When you are exposed to a virus, your baby is usually exposed to the same one. Thankfully, your body begins to produce antibodies to fight off the illness. Those antibodies make their way into your milk and are passed on to your baby when you breastfeed. It is important to continue nursing so your baby gets the antibodies you are making in response to the virus. These antibodies help your baby to recover from the illness and can also make the illness less severe. This is very important because your baby’s own immune-system will not be fully mature until she is about seven to eight years old.
Giving a boost to your baby’s immature immune systems is part of the natural design of breastfeeding.
Breastfeeding is one of the best ways to protect your baby when viruses are in your family. You and your family can also reduce the risk of contracting and spreading the flu by following these steps:
- Wash hands frequently (or use hand sanitizer in the absence of soap and water)

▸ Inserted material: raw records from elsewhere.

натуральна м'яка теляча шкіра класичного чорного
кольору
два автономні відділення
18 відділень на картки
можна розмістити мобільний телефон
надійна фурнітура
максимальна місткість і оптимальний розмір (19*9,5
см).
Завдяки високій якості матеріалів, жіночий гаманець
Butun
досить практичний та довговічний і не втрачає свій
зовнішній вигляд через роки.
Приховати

- Do not share drinking glasses or eating utensils
- Avoid touching your face, nose and mouth when out in the community
- If you cough or sneeze, use a tissue or handkerchief. Don’t cough or sneeze into your bent elbow, as some health experts recommend for other people who have the flu, because that puts the virus too close to where you hold a breastfeeding baby’s head.
- If someone in your family or workplace is ill, please avoid attending events (such as LLLC meetings) where you might be around pregnant women. Remember that you can spread the illness before you have any symptoms. Many Groups offer virtual meetings which are a good option if you or a member of your family is ill.
If you need to take medication, it can be encouraging to know that most medications are safe to take while breastfeeding. But it is wise to get accurate information on specific medications to be certain. For example, decongestants are one medication that can potentially reduce your milk supply. If possible, avoid these medications while breastfeeding. If you are told that you cannot breastfeed while taking a particular medication, ensure this advice is supported by evidence. Some doctors recommend that mothers pump and discard the milk when on medications when this is rarely necessary. You can contact your local La Leche League Leader for more information specific to your situation. LLL Leaders have access to current resources on medications and breastfeeding. They can also address other breastfeeding concerns you might have.
Consult your healthcare provider if you are concerned about your baby’s health.